The Lady Who Drew Me In is a novel by Thomasine Rappold, third in a series but I didn't realize that till I was almost done and there was nothing lost there at all. It's the story of Daisy, a young widow of an older, not particularly loving husband who can draw images from other people's minds. This has caused trouble in her life before and she's sworn to herself not to do it again. Then handsome rogue lawyer Jackson turns up with a case where her talent might be the only thing that can save a little boy's life. So now they're embroiled in an adventure.
Daisy has a soft spot for kids--she desperately wanted children but her older husband was controlling and frigid (of course); now she wants to start a day home for poor children. She really likes kids. Kids are her thing. Kids. One thing leads to another, and yada yada yada, Daisy and Jackson have to get married. But it's cool--they'll get married, have fun sex, not get emotionally involved, solve the mystery, and then go their separate ways, right?
Nothing unexpected or even really troubling there. The mystery is actually pretty great, with suspicious townsfolk and sabotage and clues. Jackson is trying to be a better person, Daisy Loves Kids.
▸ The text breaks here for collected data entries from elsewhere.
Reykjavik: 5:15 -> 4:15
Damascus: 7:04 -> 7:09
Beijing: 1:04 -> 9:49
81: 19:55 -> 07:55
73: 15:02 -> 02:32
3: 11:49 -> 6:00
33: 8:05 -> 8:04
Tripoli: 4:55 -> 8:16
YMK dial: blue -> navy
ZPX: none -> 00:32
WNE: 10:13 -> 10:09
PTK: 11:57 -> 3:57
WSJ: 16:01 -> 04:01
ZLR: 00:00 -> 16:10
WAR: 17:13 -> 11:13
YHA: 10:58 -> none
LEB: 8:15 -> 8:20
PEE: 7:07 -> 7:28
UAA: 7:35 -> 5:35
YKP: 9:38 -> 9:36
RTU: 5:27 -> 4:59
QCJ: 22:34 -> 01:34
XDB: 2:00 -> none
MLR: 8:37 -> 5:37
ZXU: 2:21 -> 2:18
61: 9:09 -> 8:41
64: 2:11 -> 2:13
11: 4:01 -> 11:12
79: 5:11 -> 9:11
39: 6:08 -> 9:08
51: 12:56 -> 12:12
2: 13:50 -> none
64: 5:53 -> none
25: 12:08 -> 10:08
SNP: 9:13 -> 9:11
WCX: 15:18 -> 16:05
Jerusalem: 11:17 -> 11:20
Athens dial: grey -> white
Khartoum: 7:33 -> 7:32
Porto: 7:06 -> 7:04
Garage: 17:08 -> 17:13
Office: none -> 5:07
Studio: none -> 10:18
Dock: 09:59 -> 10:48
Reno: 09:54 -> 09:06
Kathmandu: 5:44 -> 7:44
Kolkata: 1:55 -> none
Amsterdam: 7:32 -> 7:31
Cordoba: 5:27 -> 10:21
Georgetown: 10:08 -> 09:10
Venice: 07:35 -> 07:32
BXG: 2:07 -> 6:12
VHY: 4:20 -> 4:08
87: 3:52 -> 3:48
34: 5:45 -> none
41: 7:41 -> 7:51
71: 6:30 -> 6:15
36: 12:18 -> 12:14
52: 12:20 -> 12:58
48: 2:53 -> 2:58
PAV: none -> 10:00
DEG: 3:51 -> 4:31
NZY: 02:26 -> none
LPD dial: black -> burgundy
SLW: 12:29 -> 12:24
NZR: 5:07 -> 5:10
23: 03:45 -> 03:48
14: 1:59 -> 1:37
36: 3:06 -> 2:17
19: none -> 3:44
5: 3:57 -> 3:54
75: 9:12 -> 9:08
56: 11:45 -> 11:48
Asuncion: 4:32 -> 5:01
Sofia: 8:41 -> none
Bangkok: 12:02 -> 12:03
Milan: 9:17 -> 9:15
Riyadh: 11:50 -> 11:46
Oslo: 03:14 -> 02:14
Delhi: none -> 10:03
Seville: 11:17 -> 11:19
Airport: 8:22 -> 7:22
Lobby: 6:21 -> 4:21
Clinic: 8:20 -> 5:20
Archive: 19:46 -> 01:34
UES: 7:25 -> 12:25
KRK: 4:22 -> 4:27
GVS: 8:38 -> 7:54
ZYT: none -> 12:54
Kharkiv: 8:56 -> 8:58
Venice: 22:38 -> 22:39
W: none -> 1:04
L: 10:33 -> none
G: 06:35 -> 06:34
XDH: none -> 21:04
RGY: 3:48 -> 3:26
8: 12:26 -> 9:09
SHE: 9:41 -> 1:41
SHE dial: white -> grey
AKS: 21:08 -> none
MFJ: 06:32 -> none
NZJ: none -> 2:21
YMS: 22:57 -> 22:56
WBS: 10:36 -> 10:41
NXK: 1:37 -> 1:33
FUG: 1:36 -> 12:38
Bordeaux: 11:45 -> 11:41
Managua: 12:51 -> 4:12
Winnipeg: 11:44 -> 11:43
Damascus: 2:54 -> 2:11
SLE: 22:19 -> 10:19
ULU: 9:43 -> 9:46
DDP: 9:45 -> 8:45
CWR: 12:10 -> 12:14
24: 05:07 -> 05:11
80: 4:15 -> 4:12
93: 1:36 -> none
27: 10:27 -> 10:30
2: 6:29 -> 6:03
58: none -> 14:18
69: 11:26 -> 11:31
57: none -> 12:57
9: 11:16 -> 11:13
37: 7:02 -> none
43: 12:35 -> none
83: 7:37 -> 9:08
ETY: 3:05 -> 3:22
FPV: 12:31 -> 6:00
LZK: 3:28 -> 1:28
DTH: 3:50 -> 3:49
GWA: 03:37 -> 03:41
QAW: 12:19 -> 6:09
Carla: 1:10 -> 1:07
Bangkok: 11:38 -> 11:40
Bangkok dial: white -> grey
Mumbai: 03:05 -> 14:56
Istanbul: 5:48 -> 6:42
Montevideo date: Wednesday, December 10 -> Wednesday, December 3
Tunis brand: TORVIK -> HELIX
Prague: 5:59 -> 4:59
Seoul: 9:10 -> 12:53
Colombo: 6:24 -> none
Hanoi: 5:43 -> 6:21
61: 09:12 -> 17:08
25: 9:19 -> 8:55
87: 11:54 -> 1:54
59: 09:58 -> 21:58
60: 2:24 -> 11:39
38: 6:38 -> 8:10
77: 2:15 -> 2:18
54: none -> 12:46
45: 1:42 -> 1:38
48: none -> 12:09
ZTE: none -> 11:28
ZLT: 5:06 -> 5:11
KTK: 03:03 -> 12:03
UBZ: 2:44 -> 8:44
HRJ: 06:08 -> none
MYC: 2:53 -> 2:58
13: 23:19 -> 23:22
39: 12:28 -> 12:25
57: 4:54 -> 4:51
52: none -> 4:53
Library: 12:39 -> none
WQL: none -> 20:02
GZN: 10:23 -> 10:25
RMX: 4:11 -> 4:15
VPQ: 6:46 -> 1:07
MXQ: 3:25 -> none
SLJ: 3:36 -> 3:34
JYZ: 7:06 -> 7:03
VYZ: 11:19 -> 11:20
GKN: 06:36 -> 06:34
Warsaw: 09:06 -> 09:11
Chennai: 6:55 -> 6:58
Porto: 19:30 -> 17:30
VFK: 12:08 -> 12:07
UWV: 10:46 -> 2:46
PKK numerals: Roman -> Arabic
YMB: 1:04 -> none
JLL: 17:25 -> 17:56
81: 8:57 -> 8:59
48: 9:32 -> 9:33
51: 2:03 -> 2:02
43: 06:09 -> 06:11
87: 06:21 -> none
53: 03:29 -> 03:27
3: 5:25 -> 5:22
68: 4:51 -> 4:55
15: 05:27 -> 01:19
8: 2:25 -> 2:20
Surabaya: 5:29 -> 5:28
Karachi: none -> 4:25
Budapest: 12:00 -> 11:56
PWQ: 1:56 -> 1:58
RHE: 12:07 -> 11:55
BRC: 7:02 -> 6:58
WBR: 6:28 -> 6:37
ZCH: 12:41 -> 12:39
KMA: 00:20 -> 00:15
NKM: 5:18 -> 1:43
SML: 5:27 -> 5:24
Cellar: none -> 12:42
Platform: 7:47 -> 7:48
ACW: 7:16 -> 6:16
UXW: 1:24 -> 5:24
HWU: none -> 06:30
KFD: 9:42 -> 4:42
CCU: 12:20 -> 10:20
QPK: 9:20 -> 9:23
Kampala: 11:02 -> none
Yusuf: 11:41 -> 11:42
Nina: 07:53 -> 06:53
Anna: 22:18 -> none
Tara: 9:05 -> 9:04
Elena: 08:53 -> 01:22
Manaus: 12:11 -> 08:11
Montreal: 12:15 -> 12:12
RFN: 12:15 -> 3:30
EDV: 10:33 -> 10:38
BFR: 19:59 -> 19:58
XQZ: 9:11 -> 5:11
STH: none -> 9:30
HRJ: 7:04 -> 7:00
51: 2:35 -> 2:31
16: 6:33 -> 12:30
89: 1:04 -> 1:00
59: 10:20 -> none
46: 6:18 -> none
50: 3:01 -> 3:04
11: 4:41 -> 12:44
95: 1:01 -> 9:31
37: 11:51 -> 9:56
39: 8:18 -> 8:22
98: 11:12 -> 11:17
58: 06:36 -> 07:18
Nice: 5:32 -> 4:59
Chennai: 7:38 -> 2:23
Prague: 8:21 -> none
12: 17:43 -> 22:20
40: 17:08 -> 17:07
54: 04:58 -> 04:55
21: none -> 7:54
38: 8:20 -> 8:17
And they fall in love but of course they can't tell each other--actually, this book is a lot better than some in this respect, in that they often tell each other things that they overhear or why they're being reserved or whatever.
I think the biggest weakness is that there is a lot of internal monologing about how much they love and want each other. I mean, you expect a lot of emotional thought processes in a romance, but there's no actual forward motion in the feelings department, but a lot of repeated thoughts about how much the love and want each other in spite of all that stands between them. I'd estimate that it was fully a third of the word count of the book, which was way too much.
That said, those parts were pretty skimmable, and I truly did like the mystery. I had hoped that the spirit writing thing meant that this would be a slightly magical universe, but it wasn't; it was more like the spiritualism fad of the Victorian era was actually real. So it wasn't as special as I'd hoped, but it wasn't bad. Not the highest praise, I'm afraid, but solid. And thanks to Netgalley for the review copy. And advance thanks to Sarah for further romance recommendations.